Quarella argued as a preliminary issue that the Agreement was governed by the CISG, and not Italian law. The basis of Quarella’s argument was that Clause 25 amounted to a direct choice by the parties of the CISG as the applicable law, notwithstanding that the CISG, under its own internal rules of applicability, did not apply to distribution agreements such as the Agreement.  
In the Award, the Tribunal disagreed with Quarella’s submission, ruling that the CISG was inapplicable and that the Agreement was therefore governed by Italian law. Applying Italian law, the Tribunal went on to rule in favour of Scelta on the merits and ordered Quarella to pay damages and costs to Scelta. 
Dissatisfied with the Award, Quarella commenced an action in Singapore under the International Arbitration Act (Cap 143A) to set aside the Award. Quarella argued that the Tribunal had wrongly interpreted Clause 25 of the Agreement, which according to Quarella was on its true construction a direct choice by the parties of the CISG as the applicable law, and that the Tribunal should therefore have applied the CISG to the merits of the dispute. Quarella contended that the Award should consequently be set aside under Articles 34(2)(a)(iii) and 34(2)(a)(iv) of the UNCITRAL Model Law on International Commercial Arbitration (“Model Law”). 
Article 34(2)(a)(iii) of the Model Law provides that a court may set aside an Award if, among other things, the Award “deals with a dispute not contemplated by or not falling within the terms of the submission to arbitration, or contains decisions on matters beyond the scope of the submission to arbitration”. Quarella argued that, by applying Italian law rather than the CISG (which had allegedly been expressly chosen by the parties in Clause 25 as the applicable law), the Tribunal had exceeded the scope of submission to arbitration. 
Article 34(2)(a)(iv) of the Model Law provides that a court may set aside an Award if, amongst other things, “the arbitral procedure was not in accordance with the agreement of the parties”. Quarella argued that, by failing to apply the CISG, the Tribunal had failed to comply with Article 17 of the ICC Rules of Arbitration, which provides, in relevant part, that the parties are free to agree upon the rules of law to be applied by the Tribunal to the merits of the dispute.

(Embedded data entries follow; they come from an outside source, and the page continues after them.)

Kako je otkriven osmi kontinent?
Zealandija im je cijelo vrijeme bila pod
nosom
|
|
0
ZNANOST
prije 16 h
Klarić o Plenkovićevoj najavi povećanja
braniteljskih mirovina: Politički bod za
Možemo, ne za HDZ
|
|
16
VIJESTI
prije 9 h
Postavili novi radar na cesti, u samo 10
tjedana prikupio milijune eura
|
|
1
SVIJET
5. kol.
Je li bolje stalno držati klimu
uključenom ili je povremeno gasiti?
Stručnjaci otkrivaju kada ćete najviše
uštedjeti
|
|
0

According to Quarella, the arbitral procedure was therefore not in accordance with the agreement of the parties. 
The High Court rejected Quarella’s arguments, thereby upholding the Award in Scelta’s favour. 

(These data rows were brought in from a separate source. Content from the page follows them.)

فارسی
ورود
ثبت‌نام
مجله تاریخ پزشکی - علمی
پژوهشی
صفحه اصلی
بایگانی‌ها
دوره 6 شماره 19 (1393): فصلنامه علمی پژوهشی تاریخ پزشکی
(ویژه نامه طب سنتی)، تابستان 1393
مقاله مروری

In relation to Article 34(2)(a)(iii) of the Model Law, the High Court observed that Article 34(2)(a)(iii) applies where the Tribunal improperly decided matters that had not been submitted to it, or failed to decide matters that had been submitted to it. In the instant case, the High Court noted that the issue of the applicable law was submitted to the Tribunal, and that the Tribunal therefore did decide matters that were submitted to it. Furthermore, the High Court underscored that errors of law or even errors of fact were insufficient to warrant setting aside an Award under Article 34(2)(a)(iii) of the Model Law, and therefore an argument that the Tribunal applied the wrong governing law did not constitute a ground for setting aside the Award under Article 34(2)(a)(iii). 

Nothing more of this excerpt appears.